Start of Data for this task

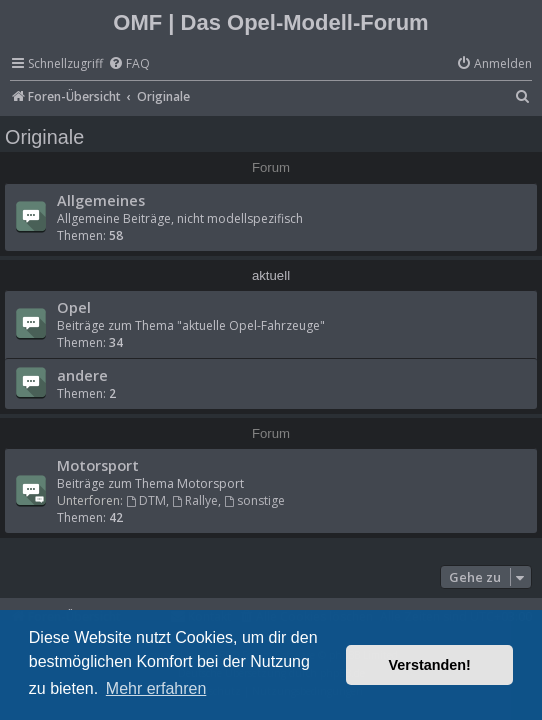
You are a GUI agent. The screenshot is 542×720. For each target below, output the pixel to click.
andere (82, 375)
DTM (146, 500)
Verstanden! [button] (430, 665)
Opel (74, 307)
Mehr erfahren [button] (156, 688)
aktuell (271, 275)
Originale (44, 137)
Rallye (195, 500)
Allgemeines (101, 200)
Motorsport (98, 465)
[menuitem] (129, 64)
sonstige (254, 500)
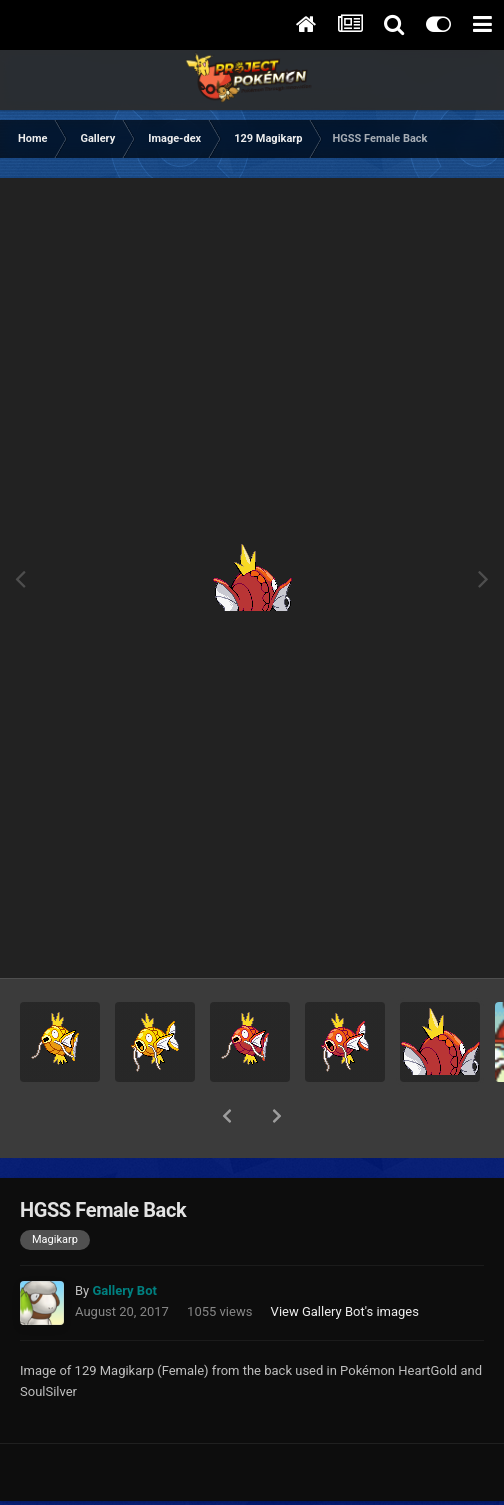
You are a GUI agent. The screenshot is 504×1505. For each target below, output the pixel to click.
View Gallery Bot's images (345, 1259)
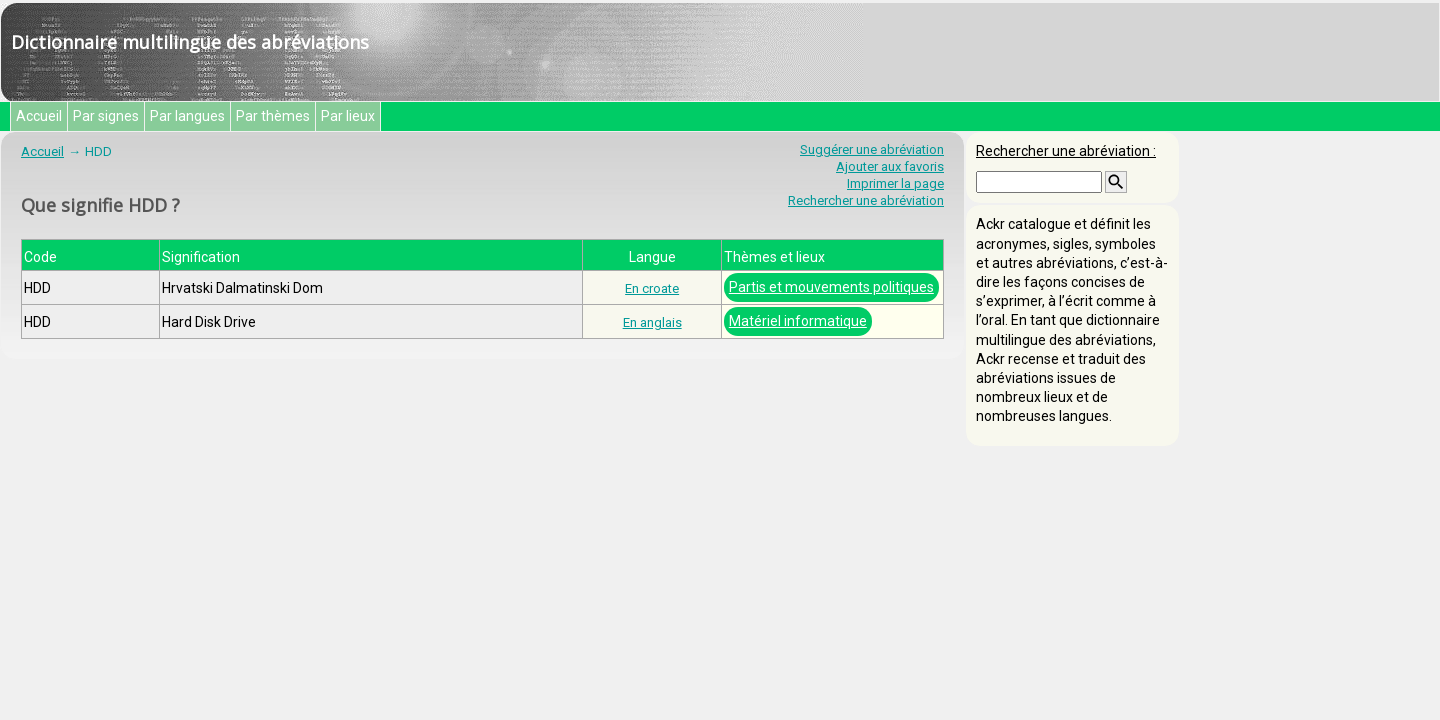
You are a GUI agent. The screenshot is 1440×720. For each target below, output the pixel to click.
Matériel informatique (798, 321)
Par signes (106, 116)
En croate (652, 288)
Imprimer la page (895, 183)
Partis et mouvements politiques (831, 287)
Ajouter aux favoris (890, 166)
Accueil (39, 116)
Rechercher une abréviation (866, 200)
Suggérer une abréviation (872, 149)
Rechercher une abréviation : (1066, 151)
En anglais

End of Data for this task

### Task requirements
Set the records down again exactly, with no pictures.

### Solution to the exercise
You are a GUI agent. The screenshot is 542×720. For each target below, output the pixel to click.
andere (82, 375)
DTM (146, 500)
Verstanden! [button] (430, 665)
Opel (74, 307)
Mehr erfahren [button] (156, 688)
aktuell (271, 275)
Originale (44, 137)
Rallye (195, 500)
Allgemeines (101, 200)
Motorsport (98, 465)
[menuitem] (129, 64)
sonstige (254, 500)
You are a GUI agent. The screenshot is 504×1505. For each target below, output the pixel to click.
View Gallery Bot's images (345, 1259)
You are a GUI agent. The screenshot is 1440×720. For each target below, output the pixel to click.
Matériel informatique (798, 321)
Par signes (106, 116)
En croate (652, 288)
Imprimer la page (895, 183)
Partis et mouvements politiques (831, 287)
Ajouter aux favoris (890, 166)
Accueil (39, 116)
Rechercher une abréviation (866, 200)
Suggérer une abréviation (872, 149)
Rechercher une abréviation : (1066, 151)
En anglais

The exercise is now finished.